┌────────

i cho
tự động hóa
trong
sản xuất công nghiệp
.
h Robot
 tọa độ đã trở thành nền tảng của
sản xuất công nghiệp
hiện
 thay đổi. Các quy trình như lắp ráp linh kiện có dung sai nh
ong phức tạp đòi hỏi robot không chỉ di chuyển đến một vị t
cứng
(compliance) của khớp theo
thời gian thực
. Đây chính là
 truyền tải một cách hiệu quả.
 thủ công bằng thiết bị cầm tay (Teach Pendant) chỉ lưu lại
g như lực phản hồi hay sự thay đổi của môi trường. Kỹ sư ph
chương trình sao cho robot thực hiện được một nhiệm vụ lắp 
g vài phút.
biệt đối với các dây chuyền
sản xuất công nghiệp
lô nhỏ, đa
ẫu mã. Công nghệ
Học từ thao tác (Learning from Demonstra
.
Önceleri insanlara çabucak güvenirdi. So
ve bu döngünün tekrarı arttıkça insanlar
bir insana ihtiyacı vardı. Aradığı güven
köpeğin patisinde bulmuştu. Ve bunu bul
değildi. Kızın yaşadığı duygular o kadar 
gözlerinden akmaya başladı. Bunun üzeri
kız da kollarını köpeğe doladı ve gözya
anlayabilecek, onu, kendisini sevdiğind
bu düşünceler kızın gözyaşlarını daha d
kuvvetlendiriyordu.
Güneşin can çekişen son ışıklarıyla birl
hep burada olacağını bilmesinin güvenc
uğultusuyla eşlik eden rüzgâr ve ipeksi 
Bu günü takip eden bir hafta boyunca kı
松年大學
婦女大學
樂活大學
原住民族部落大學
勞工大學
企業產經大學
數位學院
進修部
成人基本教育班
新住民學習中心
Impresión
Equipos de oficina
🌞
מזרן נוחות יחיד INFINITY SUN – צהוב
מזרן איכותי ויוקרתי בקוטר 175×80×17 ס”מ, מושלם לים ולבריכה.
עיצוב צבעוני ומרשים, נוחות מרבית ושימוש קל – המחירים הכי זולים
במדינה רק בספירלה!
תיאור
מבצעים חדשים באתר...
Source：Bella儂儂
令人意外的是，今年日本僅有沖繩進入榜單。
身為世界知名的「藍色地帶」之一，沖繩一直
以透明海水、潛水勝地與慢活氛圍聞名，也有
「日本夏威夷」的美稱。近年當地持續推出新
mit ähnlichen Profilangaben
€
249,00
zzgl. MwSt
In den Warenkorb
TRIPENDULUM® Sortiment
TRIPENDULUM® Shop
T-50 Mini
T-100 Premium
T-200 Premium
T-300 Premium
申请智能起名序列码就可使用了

└────────

Exercise instructions — Find the lines above that include the string "TRIPENDULUM" and copy them.

Solution to the problem —
TRIPENDULUM® Sortiment
TRIPENDULUM® Shop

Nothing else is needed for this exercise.